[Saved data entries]

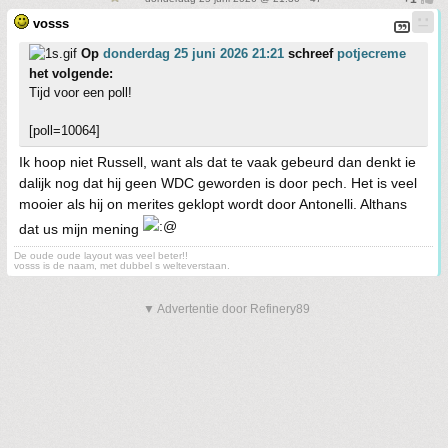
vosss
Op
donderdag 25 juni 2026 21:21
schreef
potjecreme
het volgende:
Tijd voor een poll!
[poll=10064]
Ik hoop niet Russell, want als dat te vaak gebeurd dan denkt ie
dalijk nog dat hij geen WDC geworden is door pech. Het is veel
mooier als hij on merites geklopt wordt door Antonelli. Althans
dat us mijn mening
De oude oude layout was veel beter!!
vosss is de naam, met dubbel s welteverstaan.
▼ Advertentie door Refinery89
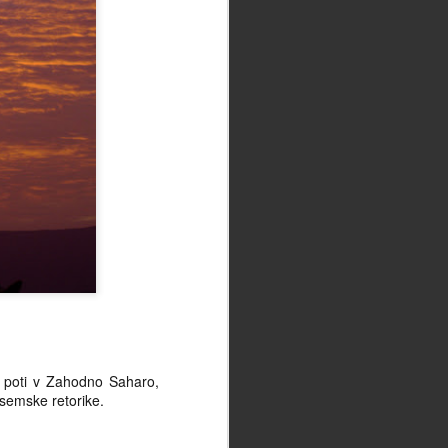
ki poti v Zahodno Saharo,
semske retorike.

**Work order:** The result should be all the records, retyped exactly, with no pictures among them.

**Result of this task:**
vosss
Op
donderdag 25 juni 2026 21:21
schreef
potjecreme
het volgende:
Tijd voor een poll!
[poll=10064]
Ik hoop niet Russell, want als dat te vaak gebeurd dan denkt ie
dalijk nog dat hij geen WDC geworden is door pech. Het is veel
mooier als hij on merites geklopt wordt door Antonelli. Althans
dat us mijn mening
De oude oude layout was veel beter!!
vosss is de naam, met dubbel s welteverstaan.
▼ Advertentie door Refinery89
ki poti v Zahodno Saharo,
semske retorike.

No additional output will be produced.